- Cassini
- Coordinates: 35°41′07″S 137°19′08″E﻿ / ﻿35.685370°S 137.318750°E
- Country: Australia
- State: South Australia
- Region: Fleurieu and Kangaroo Island
- LGA: Kangaroo Island Council;
- Location: 138 km (86 mi) south-west of Adelaide; 31 km (19 mi) west of Kingscote;
- Established: 2002

Government
- • State electorate: Mawson;
- • Federal division: Mayo;

Population
- • Total: 73 (SAL 2021)
- Time zone: UTC+9:30 (ACST)
- • Summer (DST): UTC+10:30 (ACST)
- Postcode: 5223
- County: Carnarvon
- Mean max temp: 21.0 °C (69.8 °F)
- Mean min temp: 8.9 °C (48.0 °F)
- Annual rainfall: 444.0 mm (17.48 in)
Localities around Cassini
| Investigator Strait | Investigator Strait | Investigator Strait |
| Stokes Bay Duncan | Cassini | Wisanger Menzies |
| Duncan | Parndana Seddon Kohinoor | Kohinoor |

= Cassini, South Australia =

Cassini is a locality in the Australian state of South Australia located on the north coast of Kangaroo Island overlooking Investigator Strait about 138 km south-west of the state capital of Adelaide and about 31 km from the municipal seat of Kingscote.
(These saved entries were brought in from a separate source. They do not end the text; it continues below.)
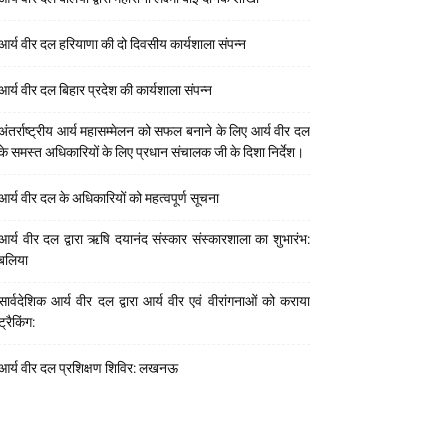
आर्य वीर दल हरियाणा की दो दिवसीय कार्यशाला संपन्न
आर्य वीर दल बिहार प्रदेश की कार्यशाला संपन्न
अंतर्राष्ट्रीय आर्य महासम्मेलन को सफल बनाने के लिए आर्य वीर दल
के समस्त अधिकारियों के लिए प्रधान संचालक जी के दिशा निर्देश।
आर्य वीर दल के अधिकारियों को महत्वपूर्ण सूचना
आर्य वीर दल द्वारा ऋषि दयानंद संस्कार संस्कारशाला का शुभारंभ:
बलिया
सार्वदेशिक आर्य वीर दल द्वारा आर्य वीर एवं वीरांगनाओं को कराया
ट्रैकिंग:
आर्य वीर दल प्रशिक्षण शिविर: लखनऊ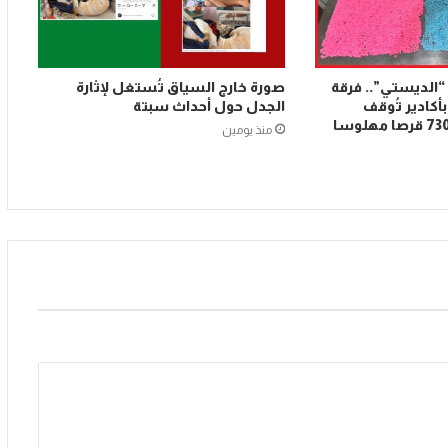
 “الديستي”.. فرقة
صورة خارج السياق تُستغل لإثارة
أكادير تُوقف
الجدل حول أحداث سبتة
شخصين وتحجز 7300 قرصا مهلوسا
منذ يومين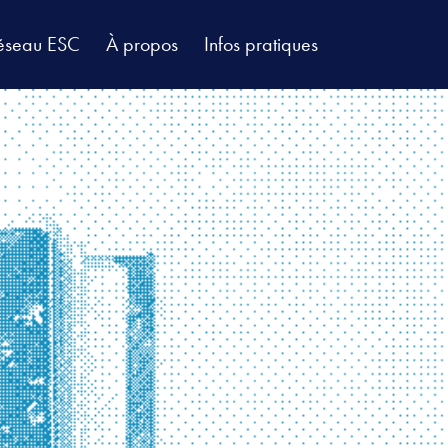
éseau ESC
À propos
Infos pratiques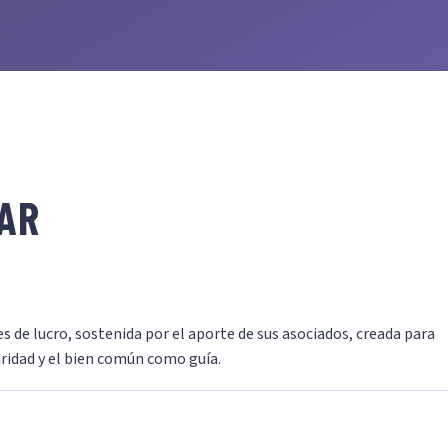
AR
s de lucro, sostenida por el aporte de sus asociados, creada para
ridad y el bien común como guía.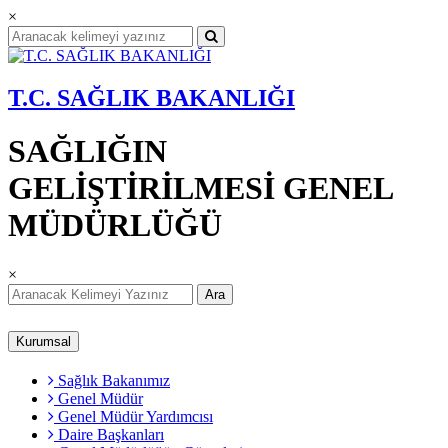
×
T.C. SAĞLIK BAKANLIĞI
SAĞLIĞIN
GELİŞTİRİLMESİ GENEL
MÜDÜRLÜĞÜ
×
Ara
Kurumsal
Sağlık Bakanımız
Genel Müdür
Genel Müdür Yardımcısı
Daire Başkanları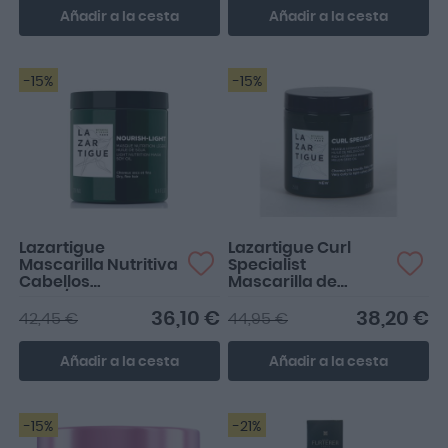
Añadir a la cesta
Añadir a la cesta
-15%
-15%
Lazartigue
Lazartigue Curl
Mascarilla Nutritiva
Specialist
Cabellos
Mascarilla de
Finos/Secos 250ml
Hidratación Rica
250ml
36,10 €
38,20 €
42,45 €
44,95 €
Añadir a la cesta
Añadir a la cesta
-15%
-21%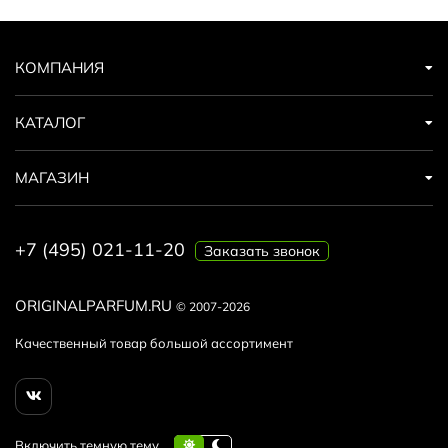
КОМПАНИЯ
КАТАЛОГ
МАГАЗИН
+7 (495) 021-11-20
Заказать звонок
ORIGINALPARFUM.RU
© 2007-2026
Качественный товар большой ассортимент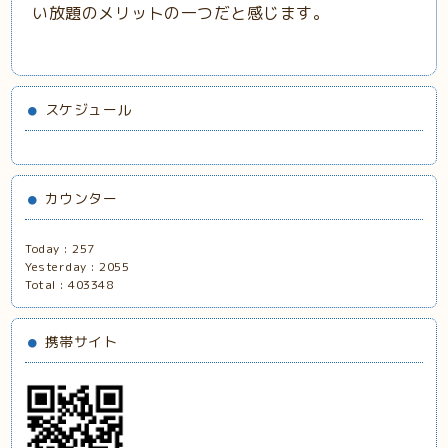
い放題のメリットの一つだと感じます。
スケジュール
カウンター
Today :
257
Yesterday :
2055
Total :
403348
携帯サイト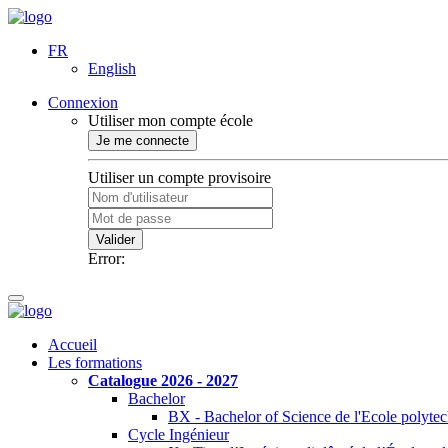
FR
English
Connexion
Utiliser mon compte école
Je me connecte
Utiliser un compte provisoire
Valider
Error:
Accueil
Les formations
Catalogue 2026 - 2027
Bachelor
BX - Bachelor of Science de l'Ecole polyte
Cycle Ingénieur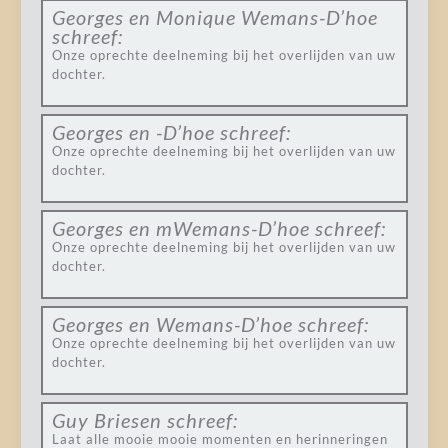
Georges en Monique Wemans-D’hoe
schreef:
Onze oprechte deelneming bij het overlijden van uw
dochter.
Georges en -D’hoe
schreef:
Onze oprechte deelneming bij het overlijden van uw
dochter.
Georges en mWemans-D’hoe
schreef:
Onze oprechte deelneming bij het overlijden van uw
dochter.
Georges en Wemans-D’hoe
schreef:
Onze oprechte deelneming bij het overlijden van uw
dochter.
Guy Briesen
schreef:
Laat alle mooie mooie momenten en herinneringen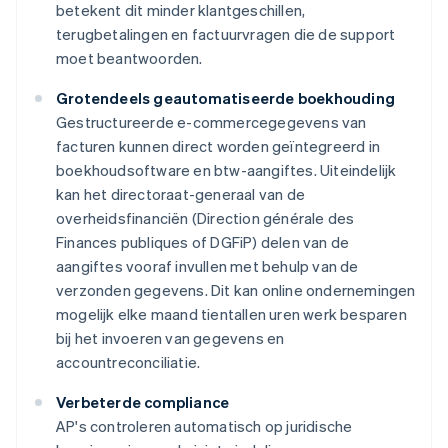
betekent dit minder klantgeschillen,
terugbetalingen en factuurvragen die de support
moet beantwoorden.
Grotendeels geautomatiseerde boekhouding
Gestructureerde e-commercegegevens van
facturen kunnen direct worden geïntegreerd in
boekhoudsoftware en btw-aangiftes. Uiteindelijk
kan het directoraat-generaal van de
overheidsfinanciën (Direction générale des
Finances publiques of DGFiP) delen van de
aangiftes vooraf invullen met behulp van de
verzonden gegevens. Dit kan online ondernemingen
mogelijk elke maand tientallen uren werk besparen
bij het invoeren van gegevens en
accountreconciliatie.
Verbeterde compliance
AP's controleren automatisch op juridische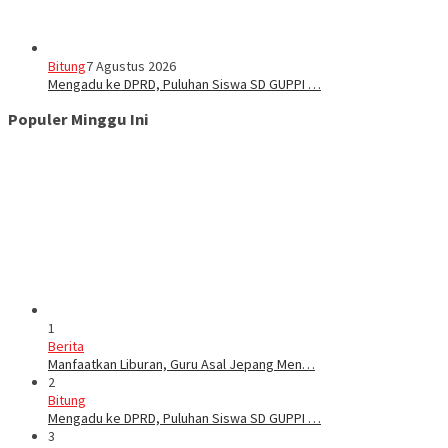
Bitung
7 Agustus 2026
Mengadu ke DPRD, Puluhan Siswa SD GUPPI …
Populer Minggu Ini
1
Berita
Manfaatkan Liburan, Guru Asal Jepang Men…
2
Bitung
Mengadu ke DPRD, Puluhan Siswa SD GUPPI …
3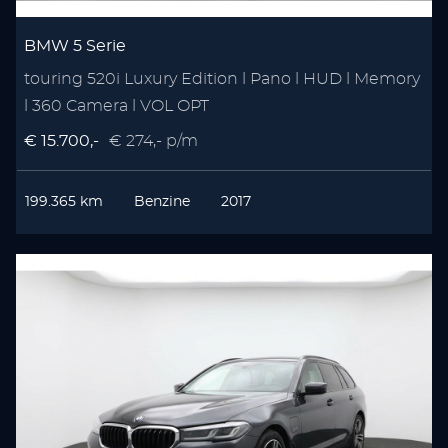
BMW 5 Serie
touring 520i Luxury Edition l Pano l HUD l Memory
l 360 Camera l VOL OPT
€ 15.700,-
€ 274,- p/m
199.365 km
Benzine
2017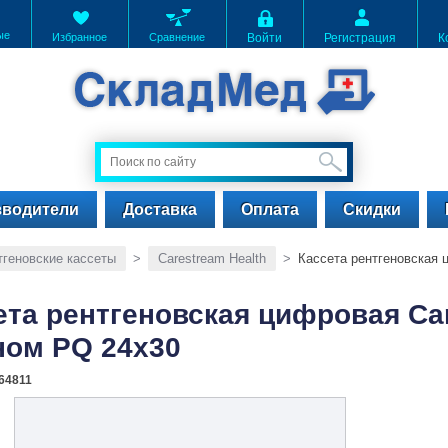
ые
Избранное
Сравнение
Войти
Регистрация
К
зводители
Доставка
Оплата
Скидки
геновские кассеты
>
Carestream Health
>
Кассета рентгеновская 
ета рентгеновская цифровая Car
ном PQ 24x30
64811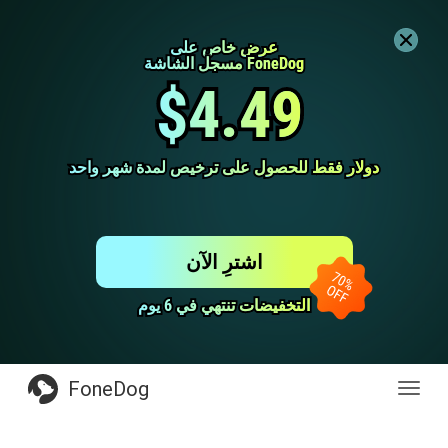
عرض خاص على
عرض خاص على
مسجل الشاشة FoneDog
مسجل الشاشة FoneDog
$4.49
$4.49
دولار فقط للحصول على ترخيص لمدة شهر واحد
دولار فقط للحصول على ترخيص لمدة شهر واحد
اشترِ الآن
التخفيضات تنتهي في 6 يوم
التخفيضات تنتهي في 6 يوم
FoneDog
Toggl
navig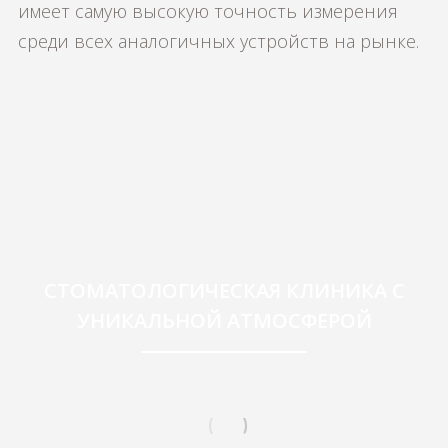
имеет самую высокую точность измерения
среди всех аналогичных устройств на рынке.
СТОМАТОЛОГИЧЕСКАЯ КЛИНИКА С
УНИКАЛЬНОЙ АТМОСФЕРОЙ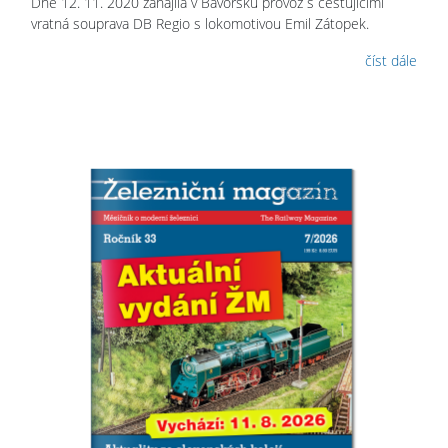
Dne 12. 11. 2020 zahájila v Bavorsku provoz s cestujícími
vratná souprava DB Regio s lokomotivou Emil Zátopek.
číst dále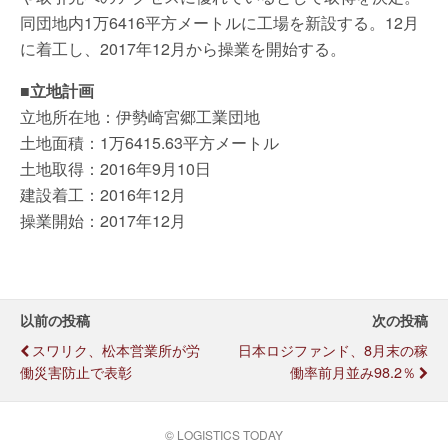
同団地内1万6416平方メートルに工場を新設する。12月
に着工し、2017年12月から操業を開始する。
■立地計画
立地所在地：伊勢崎宮郷工業団地
土地面積：1万6415.63平方メートル
土地取得：2016年9月10日
建設着工：2016年12月
操業開始：2017年12月
以前の投稿
次の投稿
スワリク、松本営業所が労
日本ロジファンド、8月末の稼
働災害防止で表彰
働率前月並み98.2％
© LOGISTICS TODAY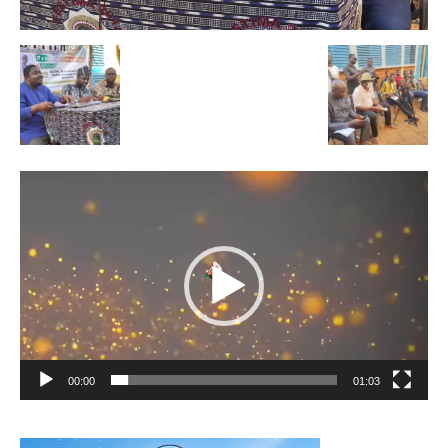
Lecteur
vidéo
00:00
01:03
Its boundaries were created in 2002 in respect to "the long established name" which is derived from the cadastral unit of the Hundred of Cassini.

The principal land use is agriculture with a small amount of land being zoned for conservation. The latter use consists of the protected areas of the Lathami Conservation Park and the Parndana Conservation Park, and the strip of land along the coastline.

The locality includes the former Cassini Station Complex and Mulberry Tree which is listed on the South Australian Heritage Register.

The 2016 Australian census which was conducted in August 2016 reports that Cassini had a population of 81 people.

Cassini is located within the federal division of Mayo, the state electoral district of Mawson and the local government area of the Kangaroo Island Council.